Plus d'infos Tout voir

Presse : Autorégulation, argent public et lignes rouges

Presse : Autorégulation, argent public et lignes rouges

Soutien public réajusté, activation des droits moraux des journalistes, retrait d’une commission transitoire controversée et réforme du Conseil national de la presse : le gouvernement engage une nouvelle phase de réorganisation de la profession qui dépasse la simple question budgétaire. Mais aucune réforme ne suffira si le secteur reste exposé à l’arithmétique politicienne.

Les entreprises de presse traversent une zone de turbulence qui dépasse largement la seule conjoncture économique. Ce qui se joue aujourd’hui relève à la fois du modèle financier, de la gouvernance institutionnelle et de la définition même de l’autorégulation dans un Etat de droit. Les annonces faites jeudi dernier à Rabat par le ministre de la Jeunesse, de la Culture et de la Communication, Mohamed Mehdi Bensaid, qui interviennent dans un contexte marqué par des tensions juridiques et des crispations politiques autour du Conseil national de la presse, le confirment. 

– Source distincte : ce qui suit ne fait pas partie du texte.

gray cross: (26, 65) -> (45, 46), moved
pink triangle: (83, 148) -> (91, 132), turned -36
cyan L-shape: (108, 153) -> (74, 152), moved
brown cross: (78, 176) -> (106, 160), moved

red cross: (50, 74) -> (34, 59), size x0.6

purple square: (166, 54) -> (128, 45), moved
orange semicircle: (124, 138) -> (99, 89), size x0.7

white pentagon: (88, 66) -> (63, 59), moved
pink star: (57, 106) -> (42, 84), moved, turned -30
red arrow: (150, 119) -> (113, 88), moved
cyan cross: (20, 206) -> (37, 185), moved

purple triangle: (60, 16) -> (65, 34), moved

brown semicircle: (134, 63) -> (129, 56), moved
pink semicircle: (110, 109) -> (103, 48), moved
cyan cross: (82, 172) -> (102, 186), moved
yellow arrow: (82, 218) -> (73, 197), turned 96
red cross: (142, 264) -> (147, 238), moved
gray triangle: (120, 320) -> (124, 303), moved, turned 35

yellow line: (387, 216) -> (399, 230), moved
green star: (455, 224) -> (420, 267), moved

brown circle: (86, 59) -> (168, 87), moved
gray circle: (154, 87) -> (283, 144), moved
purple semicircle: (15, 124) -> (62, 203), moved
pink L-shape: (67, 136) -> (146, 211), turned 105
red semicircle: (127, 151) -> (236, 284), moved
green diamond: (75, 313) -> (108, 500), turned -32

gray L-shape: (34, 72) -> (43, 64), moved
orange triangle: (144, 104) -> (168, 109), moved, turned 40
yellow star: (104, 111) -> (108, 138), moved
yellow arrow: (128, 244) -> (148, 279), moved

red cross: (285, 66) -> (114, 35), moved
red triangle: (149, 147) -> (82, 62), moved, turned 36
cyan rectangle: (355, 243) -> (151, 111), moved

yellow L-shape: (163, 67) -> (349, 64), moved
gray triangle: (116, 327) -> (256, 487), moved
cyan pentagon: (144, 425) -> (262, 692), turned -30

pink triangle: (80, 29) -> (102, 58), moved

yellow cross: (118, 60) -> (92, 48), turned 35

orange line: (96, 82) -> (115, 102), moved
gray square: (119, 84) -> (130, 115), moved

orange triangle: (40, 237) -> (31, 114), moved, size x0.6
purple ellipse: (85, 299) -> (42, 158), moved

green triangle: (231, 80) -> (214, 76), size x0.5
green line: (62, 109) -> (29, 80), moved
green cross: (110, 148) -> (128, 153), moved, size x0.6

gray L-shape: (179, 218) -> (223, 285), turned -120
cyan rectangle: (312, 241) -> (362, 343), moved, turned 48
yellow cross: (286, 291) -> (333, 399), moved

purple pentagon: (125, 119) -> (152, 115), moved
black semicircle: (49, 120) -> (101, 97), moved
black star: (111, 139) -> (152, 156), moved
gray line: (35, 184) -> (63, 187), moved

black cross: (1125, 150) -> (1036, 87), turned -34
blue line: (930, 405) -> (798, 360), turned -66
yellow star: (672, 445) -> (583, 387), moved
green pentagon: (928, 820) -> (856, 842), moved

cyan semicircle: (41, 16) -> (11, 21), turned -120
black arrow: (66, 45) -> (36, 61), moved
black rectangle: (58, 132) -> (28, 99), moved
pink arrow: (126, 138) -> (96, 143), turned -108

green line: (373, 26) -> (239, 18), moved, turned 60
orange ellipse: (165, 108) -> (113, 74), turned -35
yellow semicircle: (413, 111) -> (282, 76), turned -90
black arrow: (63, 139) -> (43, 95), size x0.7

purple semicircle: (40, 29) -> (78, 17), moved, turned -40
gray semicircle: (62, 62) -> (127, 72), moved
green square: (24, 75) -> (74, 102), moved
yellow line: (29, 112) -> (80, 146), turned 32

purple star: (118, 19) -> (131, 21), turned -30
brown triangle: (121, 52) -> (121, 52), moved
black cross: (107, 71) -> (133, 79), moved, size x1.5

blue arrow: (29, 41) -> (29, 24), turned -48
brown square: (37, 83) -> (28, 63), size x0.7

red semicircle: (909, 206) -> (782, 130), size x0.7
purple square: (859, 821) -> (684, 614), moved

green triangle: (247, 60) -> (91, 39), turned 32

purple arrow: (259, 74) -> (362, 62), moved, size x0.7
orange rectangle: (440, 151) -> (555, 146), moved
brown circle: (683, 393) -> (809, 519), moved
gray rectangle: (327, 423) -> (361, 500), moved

D’où le retour annoncé à l’ancienne formule de soutien public, assorti d’une enveloppe budgétaire plus conséquente. L’Exécutif entend désormais tourner la page du dispositif exceptionnel mis en place durant la crise du Covid-19, qui consistait notamment à verser directement les salaires des journalistes; une formule jugée non soutenable à long terme. Le ministre rappelle à ce titre que le budget global consacré aujourd’hui au secteur atteint 262 millions de dirhams contre 65 millions sous le précédent gouvernement, soulignant ainsi l’effort financier consenti par l’Etat.

Pour Bensaid, la mise en œuvre tardive du nouveau dispositif est due au fait que certaines petites et moyennes entreprises de presse n’auraient pas suivi la procédure administrative requise, «contrairement aux grandes entreprises qui ont déjà déposé leurs dossiers». 

Place au pragmatisme !

A l’évidence, cette décision procède d’un recentrage pragmatique. Dans un secteur où la trésorerie demeure tendue et les marges réduites, la visibilité budgétaire constitue un signal important. Le soutien public, dans un marché publicitaire restreint et fortement concurrentiel, est devenu un levier de stabilisation d’un écosystème qui assure une mission d’intérêt général.

Au-delà du financement, l’introduction d’une nouvelle disposition légale élargissant les droits moraux des journalistes ouvre un autre chantier. Une enveloppe d’environ 30 millions de dirhams est annoncée à ce titre, dont 30% reviendront aux entreprises détentrices des droits d’auteur. Le ministre insiste sur le fait qu’il ne s’agit pas d’une rémunération, mais d’un droit. La nuance est fondamentale. Elle vise à ancrer la reconnaissance du travail journalistique dans le champ du droit d’auteur, en renforçant la protection intellectuelle des contenus.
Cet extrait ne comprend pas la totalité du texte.